You could still have horizontal divisions for time/years, but with uneven gaps vertically, so that the vertical line joining say 1337 and 1342 might be a lot longer than the one joining 1332 and 1337 or vice versa.
I had a couple of the tc quartz Omegas that rejoiced in a really long name, something like "Constellation Double Eagle Perpetual Calendar". I think it had calibre 1640 but I don't remember any mention of "Sensorquartz" in any of the literature about the watch. Were there more than one versions of the 1640 or is my memory playing me false? I was under the impression that the 1640 was the only quartz Omega/ETA movement that was thermo-comp.... were there others?


----------



## South Pender

artec said:


> You could still have horizontal divisions for time/years, but with uneven gaps vertically, so that the vertical line joining say 1337 and 1342 might be a lot longer than the one joining 1332 and 1337 or vice versa.
> I had a couple of the tc quartz Omegas that rejoiced in a really long name, something like "Constellation Double Eagle Perpetual Calendar". I think it had calibre 1640 but I don't remember any mention of "Sensorquartz" in any of the literature about the watch.
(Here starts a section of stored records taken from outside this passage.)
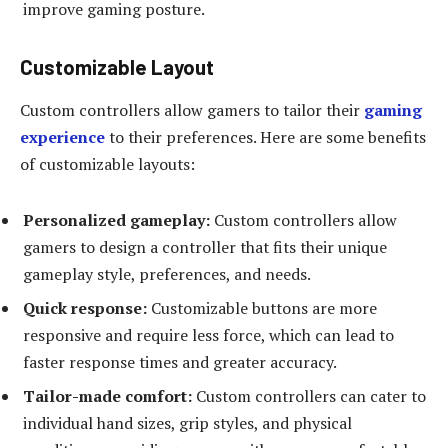
improve gaming posture.
Customizable Layout
Custom controllers allow gamers to tailor their
gaming
experience
to their preferences. Here are some benefits
of customizable layouts:
Personalized gameplay:
Custom controllers allow
gamers to design a controller that fits their unique
gameplay style, preferences, and needs.
Quick response:
Customizable buttons are more
responsive and require less force, which can lead to
faster response times and greater accuracy.
Tailor-made comfort:
Custom controllers can cater to
individual hand sizes, grip styles, and physical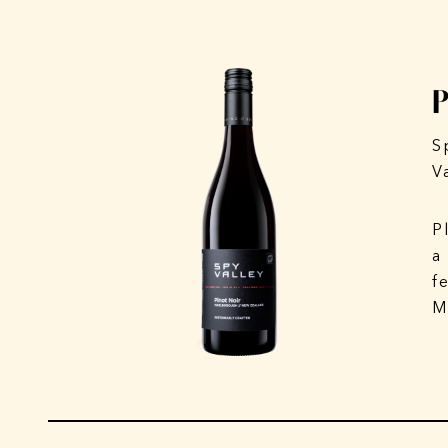
S
V
P
a
f
M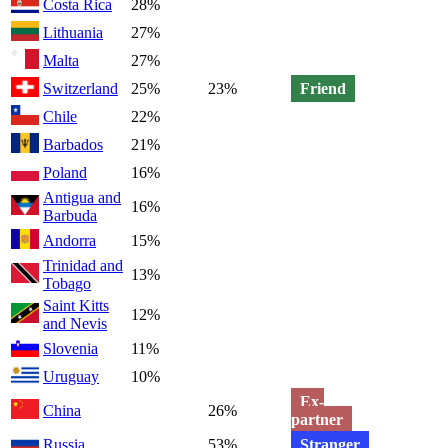
Costa Rica
28%
Lithuania
27%
Malta
27%
Switzerland
25%
23%
Friend
Chile
22%
Barbados
21%
Poland
16%
Antigua and
16%
Barbuda
Andorra
15%
Trinidad and
13%
Tobago
Saint Kitts
12%
and Nevis
Slovenia
11%
Uruguay
10%
Ex-
China
26%
partner
Russia
53%
Stranger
Were there more than one versions of the 1640 or is my memory playing me false? I was under the impression that the 1640 was the only quartz Omega/ETA movement that was thermo-comp.... were there others?


Omega 1640 was the Sensorquartz, an early digital-display quartz movement that was spec'd at 5 sec./month (IIRC). Your movement was, I believe, the 1680 that was a rebranded ETA TC quartz movement.


----------



## webvan

BTTT for an excellent reference document.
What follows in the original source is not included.